▸ **WHAT NEEDS TO BE DONE**
Sort through the data and copy the lines holding the word "Login".

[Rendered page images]
::::
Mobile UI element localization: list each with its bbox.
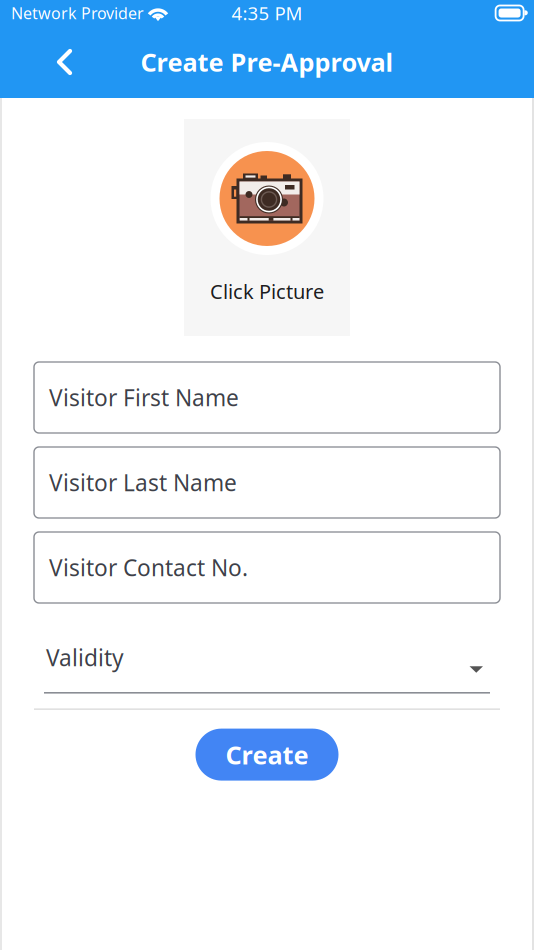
button[interactable]: Create <box>196 729 338 781</box>
staticText: Validity <box>46 642 124 672</box>
button[interactable]: Visitor First Name <box>34 362 500 433</box>
staticText: Visitor Contact No. <box>49 552 248 582</box>
button[interactable]: Visitor Contact No. <box>34 532 500 603</box>
staticText: Click Picture <box>210 278 324 305</box>
staticText: Visitor First Name <box>49 382 239 412</box>
staticText: 4:35 PM <box>232 1 302 25</box>
staticText: Visitor Last Name <box>49 467 237 498</box>
button[interactable]: Visitor Last Name <box>34 447 500 518</box>
button[interactable]: Choose validity <box>464 634 490 681</box>
staticText: Network Provider <box>11 2 144 24</box>
staticText: Create Pre-Approval <box>140 45 394 79</box>
button[interactable]: Back <box>0 35 96 89</box>
button[interactable]: Click Picture <box>184 119 350 336</box>
staticText: Create <box>226 738 308 771</box>
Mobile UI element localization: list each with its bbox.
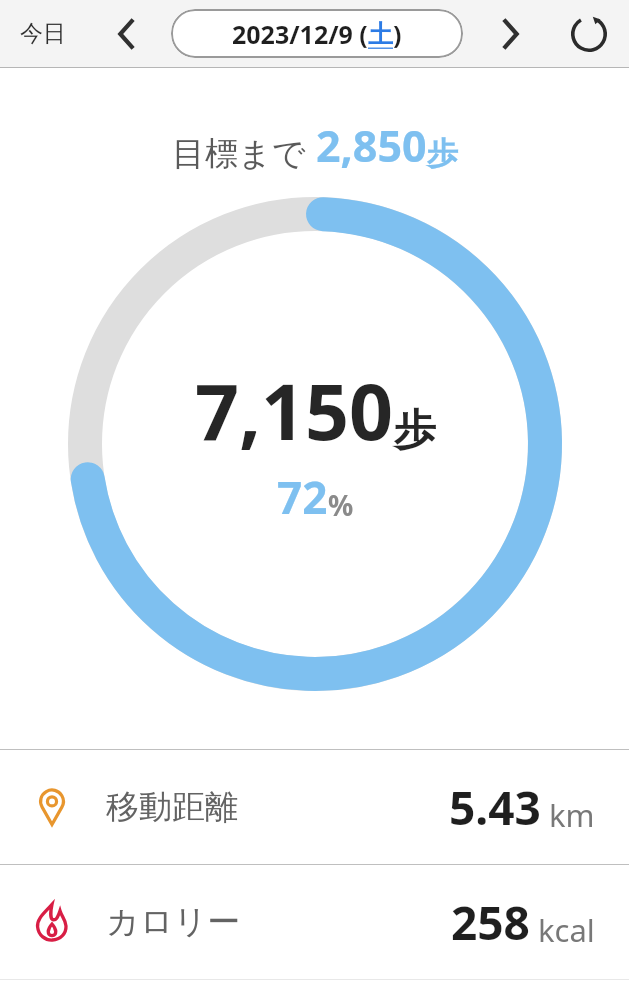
other: Calories [32, 902, 72, 942]
button[interactable]: 2023/12/9 ( [171, 9, 463, 58]
staticText: 土 [368, 19, 393, 50]
button[interactable]: Distance [0, 750, 629, 864]
button[interactable]: 今日 [14, 13, 72, 54]
staticText: 258 [451, 891, 530, 954]
button[interactable]: Previous day [104, 12, 148, 56]
staticText: 2023/12/9 ( [232, 17, 368, 51]
staticText: 移動距離 [106, 786, 238, 828]
staticText: 2,850 [316, 116, 427, 175]
staticText: カロリー [106, 901, 241, 943]
other: Distance [32, 787, 72, 827]
button[interactable]: Calories [0, 865, 629, 979]
staticText: 今日 [20, 19, 66, 48]
staticText: 72 [277, 467, 328, 527]
staticText: 7,150 [195, 358, 394, 463]
staticText: 5.43 [449, 776, 541, 839]
staticText: % [328, 486, 354, 524]
button[interactable]: Refresh [563, 8, 615, 60]
staticText: 目標まで [172, 133, 306, 175]
staticText: kcal [538, 909, 595, 951]
staticText: 歩 [427, 134, 458, 173]
staticText: km [549, 794, 595, 836]
staticText: 歩 [394, 404, 436, 457]
staticText: ) [393, 17, 402, 51]
button[interactable]: Next day [489, 12, 533, 56]
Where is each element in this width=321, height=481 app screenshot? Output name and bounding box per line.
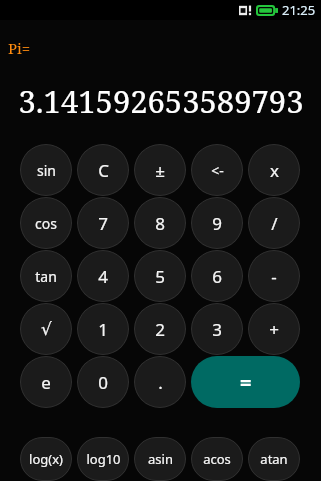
staticText: sin: [37, 161, 56, 180]
button[interactable]: 1: [77, 303, 129, 355]
staticText: x: [270, 159, 279, 182]
button[interactable]: +: [248, 303, 300, 355]
staticText: 7: [98, 212, 108, 235]
button[interactable]: C: [77, 144, 129, 196]
button[interactable]: 0: [77, 356, 129, 408]
button[interactable]: √: [20, 303, 72, 355]
staticText: 0: [98, 371, 108, 394]
staticText: /: [271, 212, 278, 235]
staticText: atan: [260, 450, 288, 468]
staticText: acos: [203, 450, 231, 468]
button[interactable]: atan: [248, 437, 300, 481]
button[interactable]: sin: [20, 144, 72, 196]
button[interactable]: 6: [191, 250, 243, 302]
button[interactable]: log(x): [20, 437, 72, 481]
other: SIM card alert: [239, 4, 252, 17]
button[interactable]: 5: [134, 250, 186, 302]
staticText: cos: [35, 214, 57, 233]
button[interactable]: .: [134, 356, 186, 408]
staticText: 4: [98, 265, 108, 288]
button[interactable]: =: [191, 356, 300, 408]
staticText: 8: [155, 212, 165, 235]
staticText: tan: [35, 267, 57, 286]
button[interactable]: 9: [191, 197, 243, 249]
staticText: e: [41, 371, 51, 394]
other: Battery full: [256, 5, 278, 16]
button[interactable]: tan: [20, 250, 72, 302]
staticText: -: [271, 265, 277, 288]
staticText: =: [240, 369, 252, 396]
button[interactable]: acos: [191, 437, 243, 481]
button[interactable]: 7: [77, 197, 129, 249]
button[interactable]: 3: [191, 303, 243, 355]
button[interactable]: <-: [191, 144, 243, 196]
staticText: 21:25: [282, 1, 316, 19]
staticText: 9: [212, 212, 222, 235]
staticText: +: [269, 318, 279, 341]
button[interactable]: ±: [134, 144, 186, 196]
staticText: .: [158, 371, 163, 394]
staticText: 6: [212, 265, 222, 288]
staticText: 3.141592653589793: [18, 80, 304, 122]
staticText: 3: [212, 318, 222, 341]
button[interactable]: x: [248, 144, 300, 196]
staticText: asin: [148, 450, 173, 468]
button[interactable]: asin: [134, 437, 186, 481]
staticText: log(x): [29, 450, 63, 468]
staticText: C: [98, 159, 109, 182]
staticText: ±: [155, 159, 165, 182]
button[interactable]: 4: [77, 250, 129, 302]
staticText: 5: [155, 265, 165, 288]
staticText: 2: [155, 318, 165, 341]
button[interactable]: e: [20, 356, 72, 408]
staticText: √: [41, 319, 52, 339]
staticText: Pi=: [8, 38, 31, 58]
staticText: log10: [86, 450, 121, 468]
button[interactable]: 2: [134, 303, 186, 355]
staticText: <-: [211, 161, 224, 180]
button[interactable]: cos: [20, 197, 72, 249]
button[interactable]: /: [248, 197, 300, 249]
button[interactable]: log10: [77, 437, 129, 481]
button[interactable]: 8: [134, 197, 186, 249]
button[interactable]: -: [248, 250, 300, 302]
staticText: 1: [98, 318, 108, 341]
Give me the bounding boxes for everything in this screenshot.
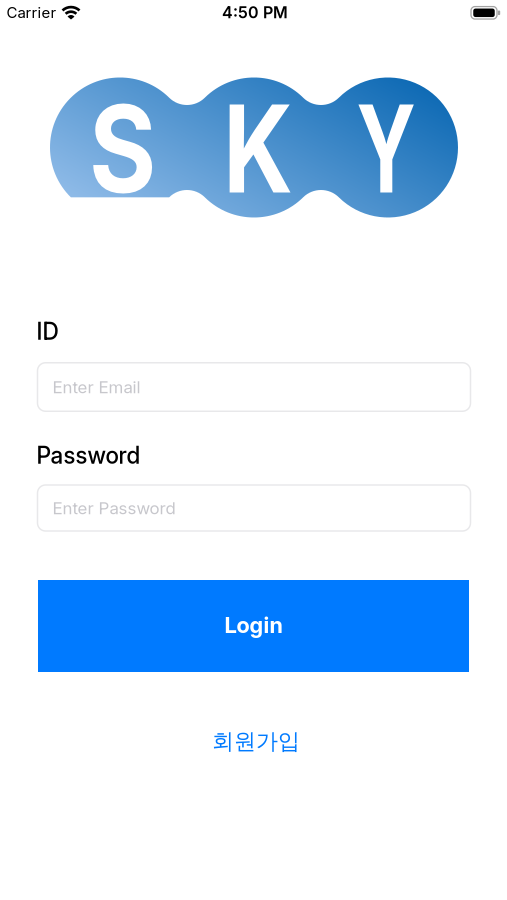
- button[interactable]: Login: [38, 580, 469, 672]
- staticText: Password: [36, 442, 140, 469]
- staticText: Y: [342, 77, 430, 220]
- staticText: ID: [36, 318, 58, 345]
- staticText: Enter Password: [52, 498, 176, 518]
- staticText: Carrier: [6, 4, 56, 21]
- staticText: Login: [224, 612, 282, 638]
- staticText: Enter Email: [52, 377, 140, 397]
- staticText: 4:50 PM: [222, 3, 288, 22]
- staticText: S: [83, 77, 162, 220]
- staticText: 회원가입: [212, 728, 300, 755]
- staticText: K: [214, 77, 302, 220]
- button[interactable]: 회원가입: [212, 728, 300, 755]
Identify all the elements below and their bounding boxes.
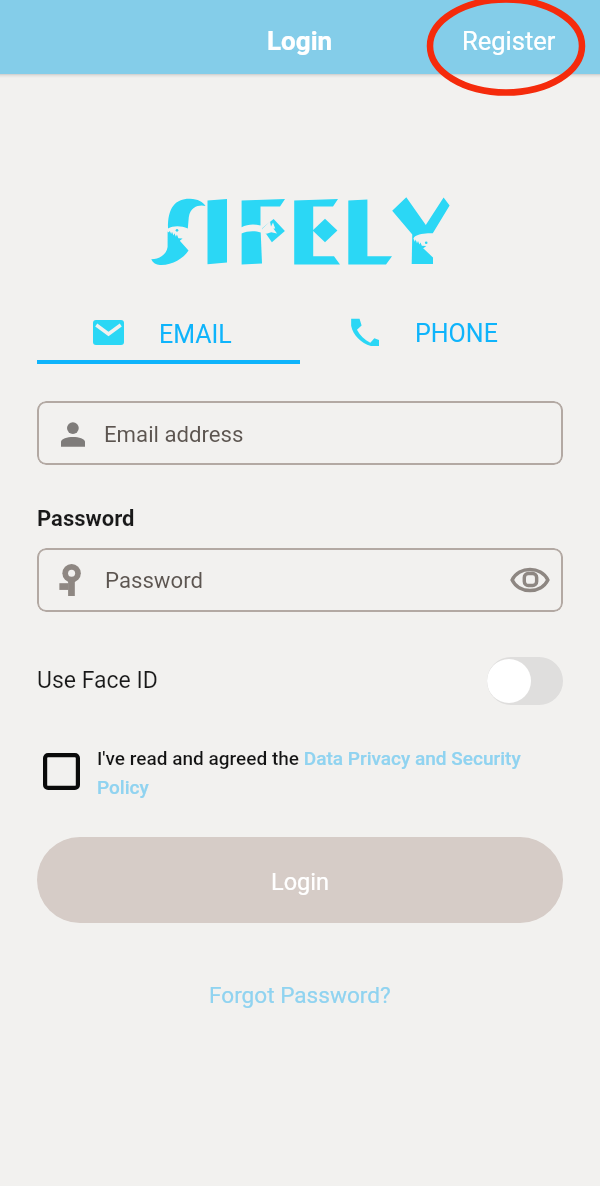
staticText: Password	[37, 506, 135, 532]
button[interactable]: Login	[253, 18, 347, 64]
button[interactable]: Email address	[37, 401, 563, 465]
staticText: Register	[462, 26, 556, 56]
staticText: I've read and agreed the Data Privacy an…	[97, 747, 521, 798]
staticText: PHONE	[415, 319, 498, 348]
button[interactable]: Show password	[502, 552, 558, 608]
staticText: Password	[105, 567, 204, 593]
button[interactable]: Forgot Password?	[201, 974, 399, 1016]
button[interactable]: Register	[442, 18, 600, 64]
button[interactable]: EMAIL	[37, 303, 300, 358]
staticText: Email address	[104, 421, 244, 447]
button[interactable]: I've read and agreed the Data Privacy an…	[97, 747, 521, 798]
button[interactable]: Agree to policy checkbox	[43, 753, 80, 790]
button[interactable]: PHONE	[310, 303, 563, 358]
staticText: Login	[271, 868, 329, 896]
staticText: Forgot Password?	[209, 982, 391, 1008]
staticText: Login	[267, 26, 333, 56]
staticText: EMAIL	[159, 320, 232, 349]
button[interactable]: Password	[37, 548, 563, 612]
staticText: Use Face ID	[37, 667, 158, 694]
button[interactable]: Login	[37, 837, 563, 923]
button[interactable]: Use Face ID toggle	[487, 657, 563, 705]
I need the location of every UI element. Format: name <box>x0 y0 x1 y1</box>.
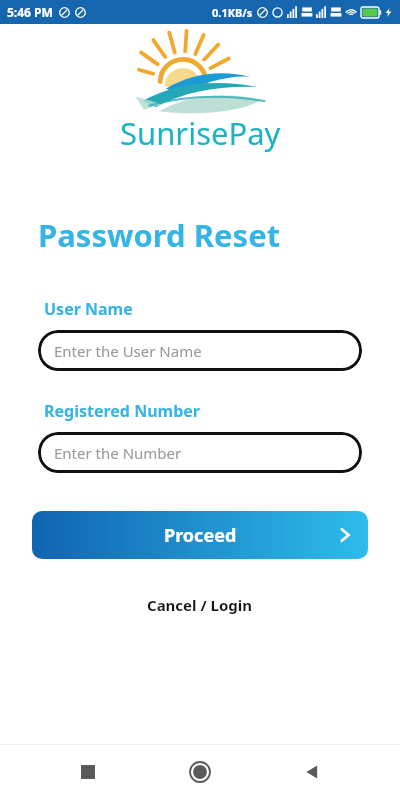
::::
▸ **EXPECTED OUTPUT**
- button[interactable]: Login: [38, 580, 469, 672]
- staticText: Login: [224, 612, 282, 638]
button[interactable]: Login	[253, 18, 347, 64]
staticText: Login	[271, 868, 329, 896]
staticText: Login	[267, 26, 333, 56]
button[interactable]: Login	[37, 837, 563, 923]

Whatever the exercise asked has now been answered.